Recorded information: Begin
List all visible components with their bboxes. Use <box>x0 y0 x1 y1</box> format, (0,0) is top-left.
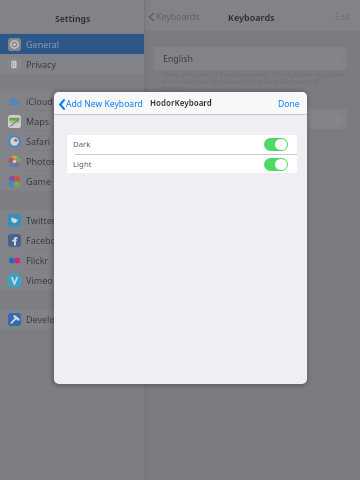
staticText: Light <box>73 159 92 170</box>
button[interactable]: Keyboards <box>149 11 200 23</box>
button[interactable]: Add New Keyboard... <box>154 109 347 129</box>
button[interactable]: Edit <box>335 11 351 23</box>
button[interactable]: General <box>0 34 145 54</box>
button[interactable]: iCloud <box>0 91 145 111</box>
staticText: Dark <box>73 139 91 150</box>
staticText: iCloud <box>26 95 53 107</box>
staticText: Flickr <box>26 254 49 266</box>
staticText: Privacy <box>26 58 57 70</box>
button[interactable]: Flickr <box>0 250 145 270</box>
staticText: Privacy <box>161 84 183 93</box>
staticText: English <box>163 53 193 65</box>
staticText: Vimeo <box>26 274 53 286</box>
button[interactable]: Dark <box>67 135 297 154</box>
staticText: Add New Keyboard... <box>163 113 249 125</box>
button[interactable]: Twitter <box>0 210 145 230</box>
staticText: Keyboards <box>156 11 200 23</box>
staticText: Developer <box>26 313 70 325</box>
button[interactable]: Maps <box>0 111 145 131</box>
button[interactable]: Privacy <box>0 54 145 74</box>
staticText: Add New Keyboard <box>66 98 143 110</box>
button[interactable]: Add New Keyboard <box>59 98 143 110</box>
staticText: HodorKeyboard <box>150 98 212 109</box>
button[interactable]: Developer <box>0 309 145 329</box>
button[interactable]: Done <box>278 98 300 110</box>
button[interactable]: Photos <box>0 151 145 171</box>
button[interactable]: Vimeo <box>0 270 145 290</box>
staticText: Settings <box>55 13 91 25</box>
staticText: Safari <box>26 135 51 147</box>
button[interactable]: Facebook <box>0 230 145 250</box>
button[interactable]: Safari <box>0 131 145 151</box>
staticText: Game Center <box>26 175 82 187</box>
staticText: Keyboards <box>228 11 275 23</box>
button[interactable]: Light <box>67 155 297 173</box>
staticText: Facebook <box>26 234 67 246</box>
button[interactable]: English <box>154 47 347 70</box>
staticText: Maps <box>26 115 50 127</box>
button[interactable]: Game Center <box>0 171 145 191</box>
staticText: General <box>26 38 60 50</box>
staticText: Twitter <box>26 214 56 226</box>
staticText: Photos <box>26 155 56 167</box>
Recorded information: End
Required work: Exactly as written, reproduce all of the entries while dropping the pictures.

Output of the exercise:
List all visible components with their bboxes. Use <box>x0 y0 x1 y1</box> format, (0,0) is top-left.
staticText: Light <box>73 159 92 170</box>
button[interactable]: Keyboards <box>149 11 200 23</box>
button[interactable]: Add New Keyboard... <box>154 109 347 129</box>
button[interactable]: Edit <box>335 11 351 23</box>
button[interactable]: General <box>0 34 145 54</box>
button[interactable]: iCloud <box>0 91 145 111</box>
staticText: Dark <box>73 139 91 150</box>
staticText: iCloud <box>26 95 53 107</box>
staticText: Flickr <box>26 254 49 266</box>
staticText: Privacy <box>26 58 57 70</box>
button[interactable]: Flickr <box>0 250 145 270</box>
staticText: Privacy <box>161 84 183 93</box>
staticText: English <box>163 53 193 65</box>
staticText: Vimeo <box>26 274 53 286</box>
button[interactable]: Dark <box>67 135 297 154</box>
staticText: Add New Keyboard... <box>163 113 249 125</box>
button[interactable]: Twitter <box>0 210 145 230</box>
staticText: Keyboards <box>156 11 200 23</box>
staticText: Developer <box>26 313 70 325</box>
button[interactable]: Maps <box>0 111 145 131</box>
button[interactable]: Privacy <box>0 54 145 74</box>
staticText: Add New Keyboard <box>66 98 143 110</box>
button[interactable]: Add New Keyboard <box>59 98 143 110</box>
staticText: HodorKeyboard <box>150 98 212 109</box>
button[interactable]: Developer <box>0 309 145 329</box>
button[interactable]: Done <box>278 98 300 110</box>
button[interactable]: Photos <box>0 151 145 171</box>
button[interactable]: Vimeo <box>0 270 145 290</box>
staticText: Settings <box>55 13 91 25</box>
staticText: Safari <box>26 135 51 147</box>
button[interactable]: Facebook <box>0 230 145 250</box>
button[interactable]: Safari <box>0 131 145 151</box>
staticText: Game Center <box>26 175 82 187</box>
staticText: Keyboards <box>228 11 275 23</box>
button[interactable]: Light <box>67 155 297 173</box>
staticText: Facebook <box>26 234 67 246</box>
button[interactable]: English <box>154 47 347 70</box>
staticText: Maps <box>26 115 50 127</box>
button[interactable]: Game Center <box>0 171 145 191</box>
staticText: General <box>26 38 60 50</box>
staticText: Twitter <box>26 214 56 226</box>
staticText: Photos <box>26 155 56 167</box>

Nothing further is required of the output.